▸ **Data**
>>

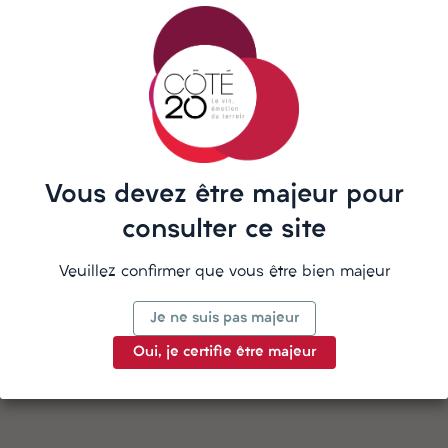
répond sur WhatsApp
La description
Vous devez être majeur pour
consulter ce site
Veuillez confirmer que vous être bien majeur
Détails du produit
Je ne suis pas majeur
Oui, je certifie être majeur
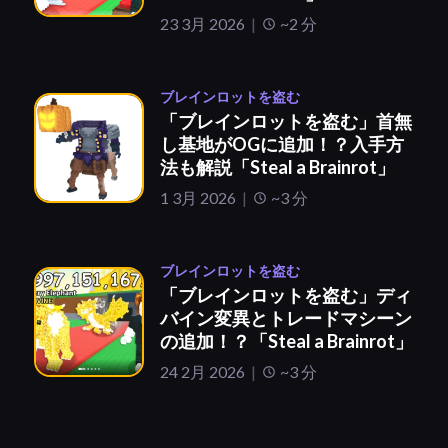
23 3月 2026
~2 分
ブレインロットを盗む
「ブレインロットを盗む」首無
し基地がOGに追加！？入手方
法も解説「Steal a Brainrot」
1 3月 2026
~3 分
ブレインロットを盗む
「ブレインロットを盗む」ディ
バイン変異とトレードマシーン
の追加！？「Steal a Brainrot」
24 2月 2026
~3 分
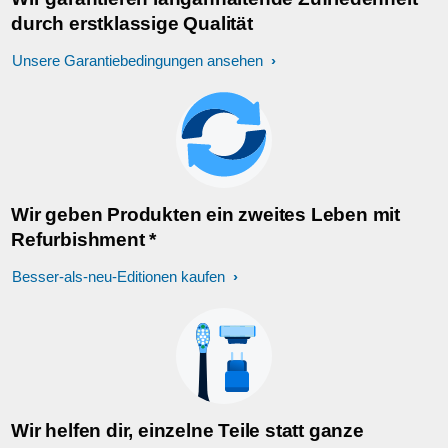
durch erstklassige Qualität
Unsere Garantiebedingungen ansehen
Wir geben Produkten ein zweites Leben mit
Refurbishment *
Besser-als-neu-Editionen kaufen
Wir helfen dir, einzelne Teile statt ganze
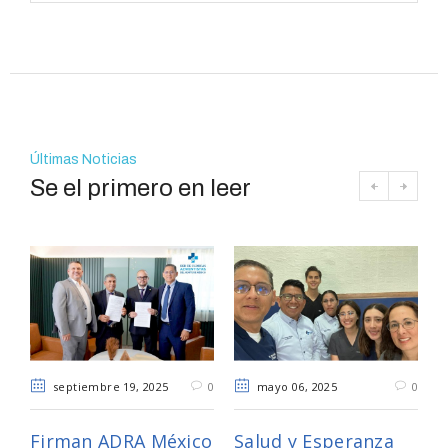
Últimas Noticias
Se el primero en leer
septiembre 19
, 2025
mayo 06
, 2025
0
0
Firman ADRA México
Salud y Esperanza
L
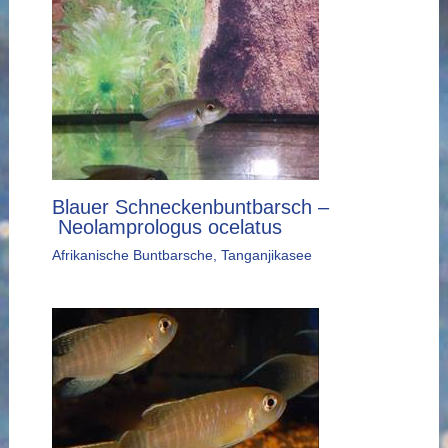
Blauer Schneckenbuntbarsch –
Neolamprologus ocelatus
Afrikanische Buntbarsche
,
Tanganjikasee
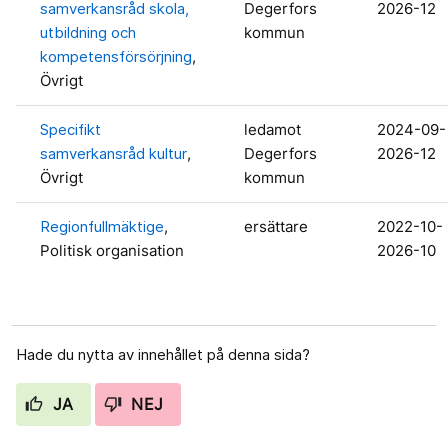
samverkansråd skola,
Degerfors
2026-12
utbildning och
kommun
kompetensförsörjning
,
Övrigt
Specifikt
ledamot
2024-09-
samverkansråd kultur
,
Degerfors
2026-12
Övrigt
kommun
Regionfullmäktige
,
ersättare
2022-10-
Politisk organisation
2026-10
Hade du nytta av innehållet på denna sida?
JA
NEJ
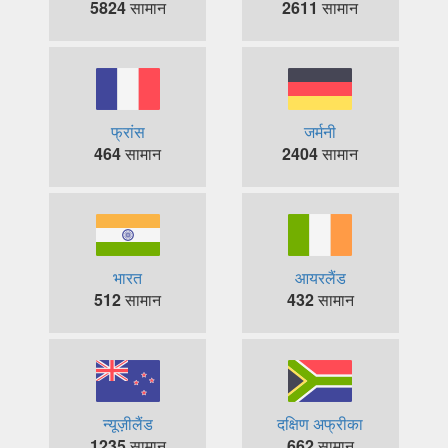
5824
सामान
2611
सामान
फ्रांस
जर्मनी
464
सामान
2404
सामान
भारत
आयरलैंड
512
सामान
432
सामान
न्यूज़ीलैंड
दक्षिण अफ्रीका
1235
सामान
662
सामान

<<

▸ **Directions**
Please return the records above exactly as written, dropping every picture.

▸ **Exercise response**
répond sur WhatsApp
La description
Vous devez être majeur pour
consulter ce site
Veuillez confirmer que vous être bien majeur
Détails du produit
Je ne suis pas majeur
Oui, je certifie être majeur
23 3月 2026
~2 分
ブレインロットを盗む
「ブレインロットを盗む」首無
し基地がOGに追加！？入手方
法も解説「Steal a Brainrot」
1 3月 2026
~3 分
ブレインロットを盗む
「ブレインロットを盗む」ディ
バイン変異とトレードマシーン
の追加！？「Steal a Brainrot」
24 2月 2026
~3 分
durch erstklassige Qualität
Unsere Garantiebedingungen ansehen
Wir geben Produkten ein zweites Leben mit
Refurbishment *
Besser-als-neu-Editionen kaufen
Wir helfen dir, einzelne Teile statt ganze
Últimas Noticias
Se el primero en leer
septiembre 19
, 2025
mayo 06
, 2025
0
0
Firman ADRA México
Salud y Esperanza
L
Blauer Schneckenbuntbarsch –
Neolamprologus ocelatus
Afrikanische Buntbarsche
,
Tanganjikasee
samverkansråd skola,
Degerfors
2026-12
utbildning och
kommun
kompetensförsörjning
,
Övrigt
Specifikt
ledamot
2024-09-
samverkansråd kultur
,
Degerfors
2026-12
Övrigt
kommun
Regionfullmäktige
,
ersättare
2022-10-
Politisk organisation
2026-10
Hade du nytta av innehållet på denna sida?
JA
NEJ
5824
सामान
2611
सामान
फ्रांस
जर्मनी
464
सामान
2404
सामान
भारत
आयरलैंड
512
सामान
432
सामान
न्यूज़ीलैंड
दक्षिण अफ्रीका
1235
सामान
662
सामान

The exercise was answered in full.